# Moving



## Jackie (Dec 5, 2006)

We are moving within the month from Colorado to North Central Ohio. I am seeking local Hav breeders for information, support and connection. I have recently championed my 18 month old male and am interested in pursuing rally and/or agility. I also have a 4 year old Coton de Tulear who is registered as a Therapy Dog. 

I am looking to stay involved in this "new chapter" of our lives. Thanks.


----------



## Me&2Girls (May 11, 2007)

Welcome Jackie - you have my two favorite breeds. I'm here on the west coast, but know that there are lots of people on here from your area. Congrats on your champion and therapy dog. We've got some agility threads you might be interested it, so just use the search feature.

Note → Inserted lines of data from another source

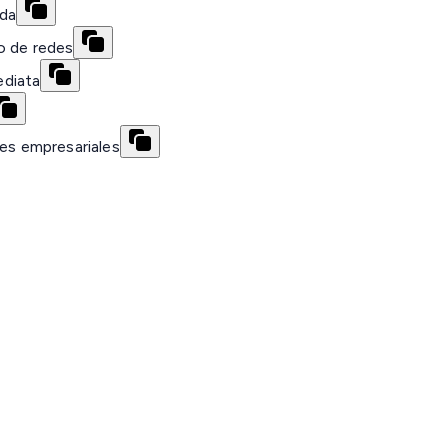
ida
o de redes
ediata
des empresariales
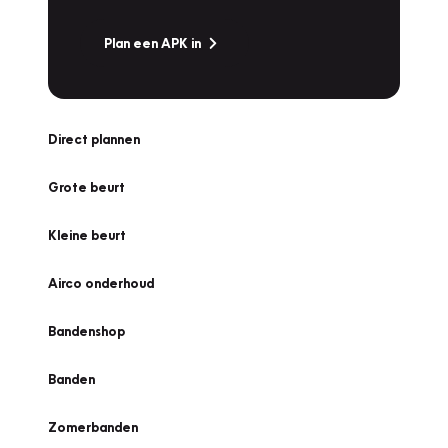
Plan een APK in
Direct plannen
Grote beurt
Kleine beurt
Airco onderhoud
Bandenshop
Banden
Zomerbanden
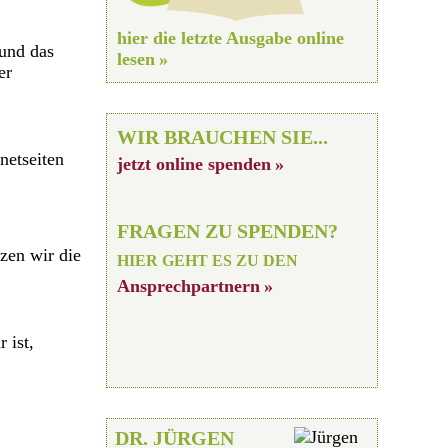
hier die letzte Ausgabe online
und das
lesen
er
WIR BRAUCHEN SIE...
netseiten
jetzt online spenden
FRAGEN ZU SPENDEN?
zen wir die
HIER GEHT ES ZU DEN
Ansprechpartnern
 ist,
DR. JÜRGEN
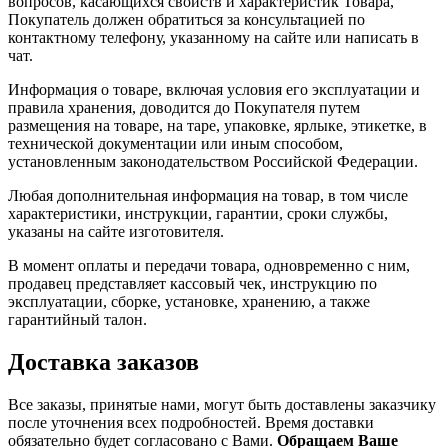
вопросов, касающихся свойств и характеристик Товара,
Покупатель должен обратиться за консультацией по
контактному телефону, указанному на сайте или написать в
чат.
Информация о товаре, включая условия его эксплуатации и
правила хранения, доводится до Покупателя путем
размещения на товаре, на таре, упаковке, ярлыке, этикетке, в
технической документации или иным способом,
установленным законодательством Российской Федерации.
Любая дополнительная информация на товар, в том числе
характеристики, инструкции, гарантии, сроки службы,
указаны на сайте изготовителя.
В момент оплаты и передачи товара, одновременно с ним,
продавец представляет кассовый чек, инструкцию по
эксплуатации, сборке, установке, хранению, а также
гарантийный талон.
Доставка заказов
Все заказы, принятые нами, могут быть доставлены заказчику
после уточнения всех подробностей. Время доставки
обязательно будет согласовано с Вами.
Обращаем Ваше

Can't wait to see more of your pups and learn their names.


----------



## ama0722 (Nov 28, 2006)

Welcome and good luck with the move!!!

Where at in Central Ohio- if you are going to Columbus there is an amazing dog training club


----------



## Jackie (Dec 5, 2006)

We will be located near Bucyrus, OH...west of Mansfield and north of Columbus by an hour. Would love name and address.

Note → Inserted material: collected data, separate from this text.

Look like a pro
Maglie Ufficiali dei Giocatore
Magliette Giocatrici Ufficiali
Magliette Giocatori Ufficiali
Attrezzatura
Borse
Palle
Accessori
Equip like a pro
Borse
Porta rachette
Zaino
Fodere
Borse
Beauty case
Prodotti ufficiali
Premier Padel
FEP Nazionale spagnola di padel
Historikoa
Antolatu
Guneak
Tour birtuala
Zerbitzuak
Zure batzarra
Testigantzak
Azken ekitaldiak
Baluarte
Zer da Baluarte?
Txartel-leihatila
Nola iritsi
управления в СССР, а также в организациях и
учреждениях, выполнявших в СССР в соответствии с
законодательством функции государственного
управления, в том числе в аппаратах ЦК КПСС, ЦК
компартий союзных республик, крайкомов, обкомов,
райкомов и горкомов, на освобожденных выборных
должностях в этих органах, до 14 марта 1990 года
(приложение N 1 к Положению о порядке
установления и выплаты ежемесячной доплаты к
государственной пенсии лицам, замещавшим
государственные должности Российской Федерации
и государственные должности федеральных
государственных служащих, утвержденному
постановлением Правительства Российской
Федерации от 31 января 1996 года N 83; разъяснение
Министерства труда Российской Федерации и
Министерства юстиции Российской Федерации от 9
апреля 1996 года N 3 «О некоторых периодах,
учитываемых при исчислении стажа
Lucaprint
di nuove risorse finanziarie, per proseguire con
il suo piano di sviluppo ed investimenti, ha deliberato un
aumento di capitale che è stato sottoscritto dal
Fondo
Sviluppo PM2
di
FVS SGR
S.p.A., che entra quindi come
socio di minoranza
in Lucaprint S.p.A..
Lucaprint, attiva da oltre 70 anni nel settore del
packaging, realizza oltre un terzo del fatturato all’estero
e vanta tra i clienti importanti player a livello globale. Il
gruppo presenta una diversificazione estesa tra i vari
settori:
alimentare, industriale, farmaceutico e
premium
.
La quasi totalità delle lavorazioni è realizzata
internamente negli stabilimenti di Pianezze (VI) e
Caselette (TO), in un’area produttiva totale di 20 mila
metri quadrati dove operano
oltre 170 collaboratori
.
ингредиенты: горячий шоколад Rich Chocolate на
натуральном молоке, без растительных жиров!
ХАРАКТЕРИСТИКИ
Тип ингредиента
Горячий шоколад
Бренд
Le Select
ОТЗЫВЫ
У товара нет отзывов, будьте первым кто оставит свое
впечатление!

By the way, our Hav is Rocky Moutain Ride The Rockies aka "Ryder". He's a Hildago son out of Vom Salzetal bred by Susan Prodan of Niwot, CO.

"Chelsea" is our Coton bred by Terri Tyler of Berthoud, CO.

We're crazy about both!!!

Again, thanks for responding!


----------



## ama0722 (Nov 28, 2006)

Not too far- Here is the trianing club Belle and Dora went to http://columbusallbreed.com/

It is a great facility and many very talented people. I think on Tuesday or Thursday nights they have conformation run thrus. They put on a few obedience and agiltiy trials thru the year but there are lots of shows around that general area.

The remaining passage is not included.